The boundary layer-type governing equations for the external convection problem shown in Fig. 6.1 are eqs. (6.17), (6.20) and (6.21). Introducing the stream function ψ, and dimensionless temperature, θ:


u=\frac{\partial \psi }{\partial y},\text{ }v=-\frac{\partial \psi }{\partial x},\text{ }\theta =\frac{T-{{T}_{\infty }}}{{{T}_{w}}-{{T}_{\infty }}} \qquad \qquad()

(6.55)


the continuity equation (6.17) is satisfied and the momentum and energy equations (6.20) and (6.21) become:


\frac{\partial \psi }{\partial y}\frac{{{\partial }^{2}}\psi }{\partial y\partial x}-\frac{\partial \psi }{\partial x}\frac{{{\partial }^{2}}\psi }{\partial {{y}^{2}}}=\nu \frac{{{\partial }^{3}}\psi }{\partial {{y}^{3}}}+g\beta ({{T}_{w}}-{{T}_{\infty }})\theta \qquad \qquad()

(6.56)


\frac{\partial \psi }{\partial y}\frac{\partial \theta }{\partial x}-\frac{\partial \psi }{\partial x}\frac{\partial \theta }{\partial y}=\alpha \frac{{{\partial }^{2}}\theta }{\partial {{y}^{2}}} \qquad \qquad()

(6.57)


with the following boundary conditions:


\frac{\partial \psi }{\partial y}=\frac{\partial \psi }{\partial x}=0,\text{ }\theta =1\text{    at }y=0 \qquad \qquad()

(6.58)


\frac{\partial \psi }{\partial y}=\frac{\partial \psi }{\partial x}=0,\text{ }\theta =0\text{    at }y\to \infty \qquad \qquad()

(6.59)


The idea behind the similarity solution is that the velocity and temperature profiles in different x in the boundary layers are geometrically similar, differing only by a stretching factor in the x-direction (Kays et al., 2005). Thus, the similarity variable should have the following form:


\eta =y\cdot H(x) \qquad \qquad()

(6.60)


where H(x) is an unspecified stretching function. The objective now is to reduce eqs. (6.56) and (6.57) to ordinary differential equations. The stream function, ψ, which is a function of x and y, can be expressed as a function of x and η. If the similarity solution exists, one can express the stream function as


\psi (x,\eta )=\nu F(\eta )\cdot G(x) \qquad \qquad()

(6.61)


where F(η) and G(x) are the similarity function and the stretching function, respectively. The dimensionless temperature can be assumed as a function of η only, i.e.,


\theta (x,\eta )=\theta (\eta ) \qquad \qquad()

(6.62)


The derivatives in eqs. (6.60)–(6.62) can be obtained as shown below


\frac{\partial \psi }{\partial y}=\nu {F}'(\eta )\frac{\partial \eta }{\partial y}G(x)=\nu {F}'(\eta )H(x)G(x)

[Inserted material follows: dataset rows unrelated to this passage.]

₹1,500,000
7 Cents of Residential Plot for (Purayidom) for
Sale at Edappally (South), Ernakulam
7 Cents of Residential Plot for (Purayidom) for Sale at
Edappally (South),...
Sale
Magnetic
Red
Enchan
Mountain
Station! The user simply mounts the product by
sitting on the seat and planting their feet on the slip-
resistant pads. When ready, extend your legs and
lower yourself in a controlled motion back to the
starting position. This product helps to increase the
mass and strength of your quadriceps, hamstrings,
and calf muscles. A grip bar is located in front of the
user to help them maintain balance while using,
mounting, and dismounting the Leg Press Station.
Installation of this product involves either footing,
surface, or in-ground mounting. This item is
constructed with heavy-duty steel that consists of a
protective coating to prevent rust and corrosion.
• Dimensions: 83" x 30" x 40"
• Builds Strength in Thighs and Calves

\frac{\partial \psi }{\partial x}=\nu {F}'(\eta )y{H}'(x)G(x)+\nu F(\eta )\cdot {G}'(x)


\frac{{{\partial }^{2}}\psi }{\partial y\partial x}=\nu {F}'(\eta )[{H}'(x)G(x)+H(x){G}'(x)]+\nu {F}''(\eta )\eta {H}'(x)G(x)


\frac{{{\partial }^{2}}\psi }{\partial {{y}^{2}}}=\nu {{F}'}'(\eta )\cdot {{H}^{2}}(x)\cdot G(x)

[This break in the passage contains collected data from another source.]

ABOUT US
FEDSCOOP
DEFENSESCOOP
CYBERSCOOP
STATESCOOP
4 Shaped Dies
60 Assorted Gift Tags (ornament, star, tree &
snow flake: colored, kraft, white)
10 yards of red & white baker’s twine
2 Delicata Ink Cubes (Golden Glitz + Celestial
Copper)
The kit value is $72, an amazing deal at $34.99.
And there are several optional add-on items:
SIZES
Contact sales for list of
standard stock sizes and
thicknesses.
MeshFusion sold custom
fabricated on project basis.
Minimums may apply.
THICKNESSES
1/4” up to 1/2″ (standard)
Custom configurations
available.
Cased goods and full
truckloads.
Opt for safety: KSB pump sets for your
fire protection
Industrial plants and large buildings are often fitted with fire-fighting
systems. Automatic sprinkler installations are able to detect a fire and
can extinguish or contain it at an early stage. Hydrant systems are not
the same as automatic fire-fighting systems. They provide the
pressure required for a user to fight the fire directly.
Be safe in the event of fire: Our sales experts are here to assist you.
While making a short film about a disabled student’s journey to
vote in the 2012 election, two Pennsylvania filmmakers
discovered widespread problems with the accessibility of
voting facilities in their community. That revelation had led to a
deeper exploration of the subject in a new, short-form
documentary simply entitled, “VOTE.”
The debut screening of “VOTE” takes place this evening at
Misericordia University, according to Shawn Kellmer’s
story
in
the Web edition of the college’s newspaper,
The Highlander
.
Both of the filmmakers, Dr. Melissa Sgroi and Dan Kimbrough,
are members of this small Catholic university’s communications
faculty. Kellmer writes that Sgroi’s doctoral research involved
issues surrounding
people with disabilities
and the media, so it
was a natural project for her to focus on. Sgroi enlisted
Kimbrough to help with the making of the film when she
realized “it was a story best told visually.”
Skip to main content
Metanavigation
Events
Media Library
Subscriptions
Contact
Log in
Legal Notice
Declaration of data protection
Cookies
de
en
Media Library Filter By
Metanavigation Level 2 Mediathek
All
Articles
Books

\frac{{{\partial }^{3}}\psi }{\partial {{y}^{3}}}=\nu {F}'''(\eta )\cdot {{H}^{3}}(x)\cdot G(x)


\frac{\partial \theta }{\partial x}={\theta }'(\eta )\frac{\partial \eta }{\partial x}={\theta }'(\eta )y{H}'(x)


\frac{\partial \theta }{\partial y}={\theta }'(\eta )\frac{\partial \eta }{\partial y}={\theta }'(\eta )H(x)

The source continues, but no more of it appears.